*** Opening of Given information ***

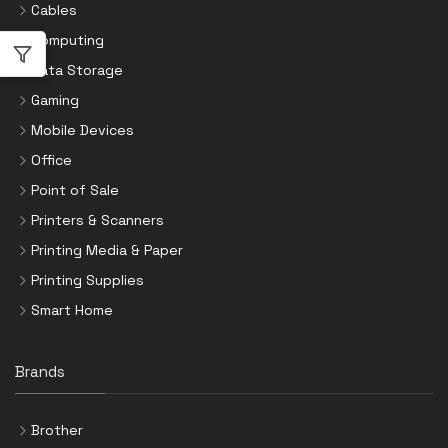
Cables
Computing
Data Storage
Gaming
Mobile Devices
Office
Point of Sale
Printers & Scanners
Printing Media & Paper
Printing Supplies
Smart Home
Brands
Brother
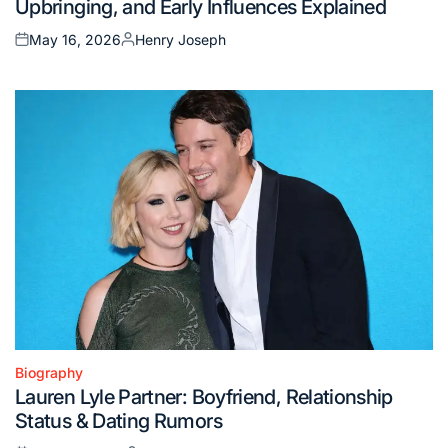
Upbringing, and Early Influences Explained
May 16, 2026
Henry Joseph
Posted
Posted
on
by
Biography
Posted
Lauren Lyle Partner: Boyfriend, Relationship
in
Status & Dating Rumors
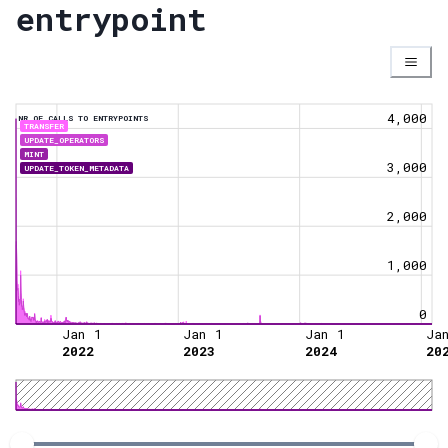
entrypoint
4,000
NR OF CALLS TO ENTRYPOINTS
TRANSFER
UPDATE_OPERATORS
MINT
3,000
UPDATE_TOKEN_METADATA
2,000
1,000
0
Jan 1
Jan 1
Jan 1
Ja
2022
2023
2024
20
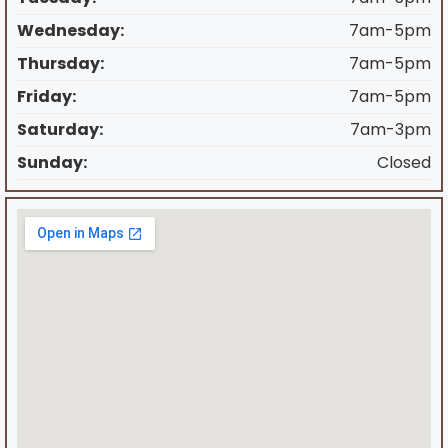
Wednesday:
7am-5pm
Thursday:
7am-5pm
Friday:
7am-5pm
Saturday:
7am-3pm
Sunday:
Closed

*** Close of Given information ***

Go through the entries above and report each line with the string "Printing" in it.

--- Written solution ---
Printing Media & Paper
Printing Supplies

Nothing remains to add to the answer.